## COLLECTED MATERIAL

-- Opening Marker --

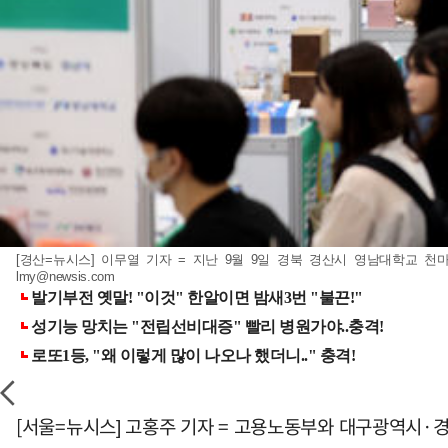
[경산=뉴시스] 이무열 기자 = 지난 9월 9일 경북 경산시 영남대학교 천마아
lmy@newsis.com
[서울=뉴시스] 고홍주 기자 = 고용노동부와 대구광역시·경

-- Closing Marker --

## WHAT IS NEEDED
Restate the whole listing above exactly, please, omitting every image.

## EXERCISE SOLUTION
[경산=뉴시스] 이무열 기자 = 지난 9월 9일 경북 경산시 영남대학교 천마아
lmy@newsis.com
[서울=뉴시스] 고홍주 기자 = 고용노동부와 대구광역시·경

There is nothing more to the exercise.